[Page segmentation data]
● ● ● ● ● ● ●

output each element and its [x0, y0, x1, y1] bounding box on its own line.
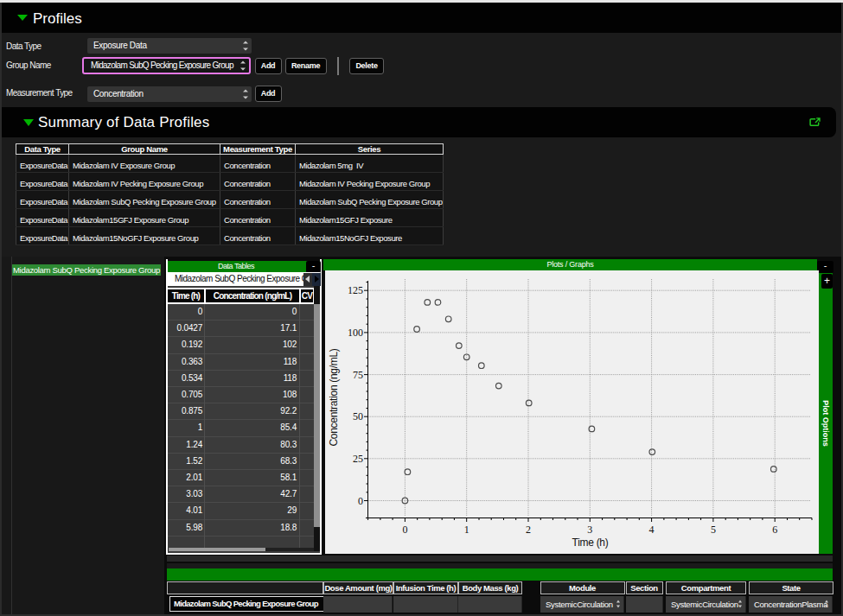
svg-text:5: 5	[711, 524, 716, 536]
svg-text:6: 6	[772, 524, 777, 536]
svg-text:2: 2	[526, 524, 531, 536]
svg-text:50: 50	[353, 410, 363, 422]
svg-text:25: 25	[353, 453, 363, 465]
svg-text:3: 3	[587, 524, 592, 536]
svg-text:125: 125	[348, 284, 363, 296]
svg-text:0: 0	[402, 524, 407, 536]
svg-text:100: 100	[348, 327, 363, 339]
svg-text:Concentration (ng/mL): Concentration (ng/mL)	[328, 348, 340, 446]
svg-text:1: 1	[464, 524, 469, 536]
svg-text:4: 4	[649, 524, 655, 536]
svg-text:Time (h): Time (h)	[572, 537, 609, 549]
svg-text:75: 75	[353, 369, 363, 381]
svg-text:0: 0	[358, 495, 363, 507]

● ● ● ● ● ● ●

(TRY IT) The expected output is every line of the data, unchanged, with the pictures skipped.

(SOLUTION TO THIS TASK)
output each element and its [x0, y0, x1, y1] bounding box on its own line.
svg-text:5: 5	[711, 524, 716, 536]
svg-text:6: 6	[772, 524, 777, 536]
svg-text:2: 2	[526, 524, 531, 536]
svg-text:50: 50	[353, 410, 363, 422]
svg-text:25: 25	[353, 453, 363, 465]
svg-text:3: 3	[587, 524, 592, 536]
svg-text:125: 125	[348, 284, 363, 296]
svg-text:0: 0	[402, 524, 407, 536]
svg-text:100: 100	[348, 327, 363, 339]
svg-text:Concentration (ng/mL): Concentration (ng/mL)	[328, 348, 340, 446]
svg-text:1: 1	[464, 524, 469, 536]
svg-text:4: 4	[649, 524, 655, 536]
svg-text:Time (h): Time (h)	[572, 537, 609, 549]
svg-text:75: 75	[353, 369, 363, 381]
svg-text:0: 0	[358, 495, 363, 507]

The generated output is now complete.